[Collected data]
=== Section Start ===

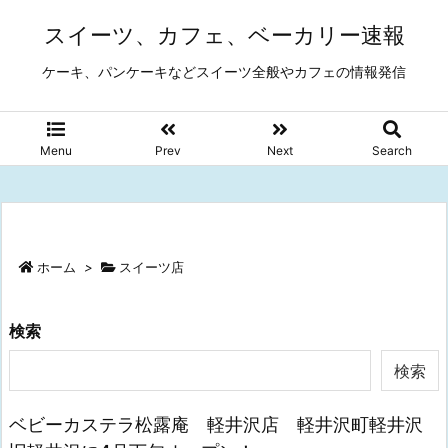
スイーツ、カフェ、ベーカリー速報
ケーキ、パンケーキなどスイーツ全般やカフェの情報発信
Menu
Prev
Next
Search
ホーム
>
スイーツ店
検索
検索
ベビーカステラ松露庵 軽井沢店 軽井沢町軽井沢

=== Section End ===
=== Section Start ===

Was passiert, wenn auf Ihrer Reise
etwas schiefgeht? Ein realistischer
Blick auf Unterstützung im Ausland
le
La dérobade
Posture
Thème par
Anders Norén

=== Section End ===

→ REQUIRED ACTION: The required output is every line above from the one with "スイーツ、カフェ、ベーカリー速報" down to the one with "ベビーカステラ松露庵 軽井沢店 軽井沢町軽井沢", restated word for word, ends included.

→ RESPONSE AREA:
スイーツ、カフェ、ベーカリー速報
ケーキ、パンケーキなどスイーツ全般やカフェの情報発信
Menu
Prev
Next
Search
ホーム
>
スイーツ店
検索
検索
ベビーカステラ松露庵 軽井沢店 軽井沢町軽井沢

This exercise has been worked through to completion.